The two have been accused of acting in contravention of the Constitution and the Public Procurement and Disposal Act.

“The Ethics and Anti-Corruption Commission should investigate them with a view to taking appropriate legal action against them and recovering lost funds,”the report by the 11 member committee read in part.

The PAC was probing the printing contracts between Central Bank of Kenya (CBK) and De La Rue Company from which a deal for acquisition of 40 per cent stake in the company was conceived.

The PAC , which monitors government spending said De La Rue was overcharging the government because when the money-printing contract was put to competitive bidding, the firm bid lower.

The PAC said Kimunya directed the CBK to cancel a long-term contract worth 3.8 billion shillings ($45 million) for 1.71 billion pieces of banknotes in favour of four short-term contracts that cost the taxpayer 5.6 billion shillings ($67 million) for 1.49 billion pieces of banknotes.

The PAC report adds that Kimunya’s ministry was not party to the contract and all reasons for the cancellation were found by the Committee to have been invalid.

Prof Ndung’u has been faulted for not making any effort to resist the directive from Kimunya to cancel the contract.

“In so doing, he failed to protect the Bank’s independence and taxpayers’ interest.
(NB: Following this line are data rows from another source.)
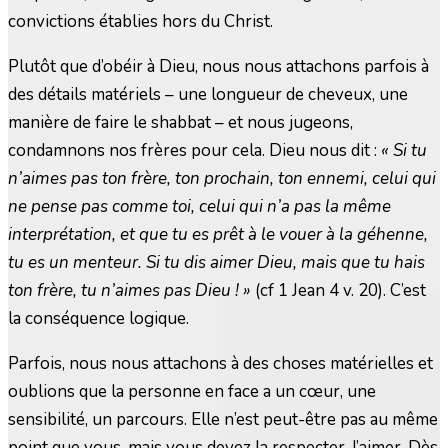
convictions établies hors du Christ.
Plutôt que d’obéir à Dieu, nous nous attachons parfois à
des détails matériels – une longueur de cheveux, une
manière de faire le shabbat – et nous jugeons,
condamnons nos frères pour cela. Dieu nous dit :
« Si tu
n’aimes pas ton frère, ton prochain, ton ennemi, celui qui
ne pense pas comme toi, celui qui n’a pas la même
interprétation, et que tu es prêt à le vouer à la géhenne,
tu es un menteur. Si tu dis aimer Dieu, mais que tu hais
ton frère, tu n’aimes pas Dieu ! »
(cf 1 Jean 4 v. 20). C’est
la conséquence logique.
Parfois, nous nous attachons à des choses matérielles et
oublions que la personne en face a un cœur, une
sensibilité, un parcours. Elle n’est peut-être pas au même
point que vous, mais vous devez la respecter, l’aimer. Dès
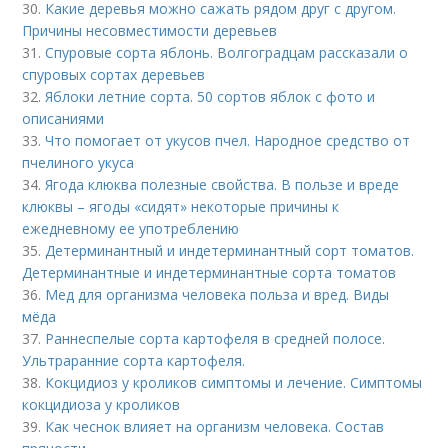
30.
Какие деревья можно сажать рядом друг с другом.
Причины несовместимости деревьев
31.
Спуровые сорта яблонь. Волгоградцам рассказали о
спуровых сортах деревьев
32.
Яблоки летние сорта. 50 сортов яблок с фото и
описаниями
33.
Что помогает от укусов пчел. Народное средство от
пчелиного укуса
34.
Ягода клюква полезные свойства. В пользе и вреде
клюквы – ягоды «сидят» некоторые причины к
ежедневному ее употреблению
35.
Детерминантный и индетерминантный сорт томатов.
Детерминантные и индетерминантные сорта томатов
36.
Мед для организма человека польза и вред. Виды
мёда
37.
Раннеспелые сорта картофеля в средней полосе.
Ультраранние сорта картофеля.
38.
Кокцидиоз у кроликов симптомы и лечение. Симптомы
кокцидиоза у кроликов
39.
Как чеснок влияет на организм человека. Состав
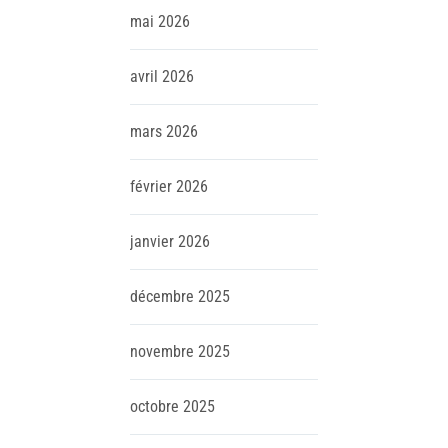
mai
2026
avril
2026
mars
2026
février
2026
janvier
2026
décembre
2025
novembre
2025
octobre
2025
This was even notwithstanding the fact that since the Procurement and Disposal Act of 2005 came into force, Treasury had no business directing Central Bank of Kenya on procurement issues.” read the report.

Kimunya was forced to resign as Finance Minister in 2008 for his role in the secret sale of the Grand Regency Hotel to Libyan investors.

This is also the second time this year that Prof. Ndung’u has faced calls to step down. Early this year, PAC faulted how he handled Kenya’s shilling which hit a historic low of Ksh. 107 against the US dollar last year. A Reuters survey ranked Ndung’u as the worst Central Bank Governor in Africa’s emerging and frontier markets in 2011.

Ndung’u was dubbed the ‘least effective policymaker for failing to spot and act against rising price pressures and presiding over a stunning collapse in the Kenyan shilling’. One analyst described Ndung’u as “asleep at the wheel”.